=== Section Start ===

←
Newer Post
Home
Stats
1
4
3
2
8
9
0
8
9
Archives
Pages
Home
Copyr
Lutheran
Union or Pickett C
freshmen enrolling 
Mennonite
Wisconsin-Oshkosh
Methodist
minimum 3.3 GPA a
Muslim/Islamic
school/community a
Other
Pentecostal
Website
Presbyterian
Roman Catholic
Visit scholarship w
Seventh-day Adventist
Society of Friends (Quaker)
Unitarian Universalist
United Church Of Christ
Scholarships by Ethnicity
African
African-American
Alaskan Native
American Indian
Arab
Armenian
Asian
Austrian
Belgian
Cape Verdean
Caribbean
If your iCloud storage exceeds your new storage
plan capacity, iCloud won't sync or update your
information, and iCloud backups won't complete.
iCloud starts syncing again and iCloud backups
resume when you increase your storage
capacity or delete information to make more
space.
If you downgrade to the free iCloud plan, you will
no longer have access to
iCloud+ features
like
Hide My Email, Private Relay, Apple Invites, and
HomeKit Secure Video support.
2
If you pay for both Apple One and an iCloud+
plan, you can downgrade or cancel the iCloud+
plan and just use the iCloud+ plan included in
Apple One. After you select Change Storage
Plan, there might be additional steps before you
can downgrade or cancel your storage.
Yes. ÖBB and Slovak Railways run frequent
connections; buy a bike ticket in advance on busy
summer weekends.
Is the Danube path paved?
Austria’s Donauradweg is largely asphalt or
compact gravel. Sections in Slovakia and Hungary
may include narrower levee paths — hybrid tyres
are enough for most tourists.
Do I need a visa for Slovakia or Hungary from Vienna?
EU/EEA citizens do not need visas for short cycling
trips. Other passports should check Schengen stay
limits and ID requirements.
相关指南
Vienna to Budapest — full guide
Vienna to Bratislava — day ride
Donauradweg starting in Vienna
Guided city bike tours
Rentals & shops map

=== Section End ===

→ **About this task**:
Copy the lines of the entries above that mention "Other".

→ **Expected output**:
Other
trips. Other passports should check Schengen stay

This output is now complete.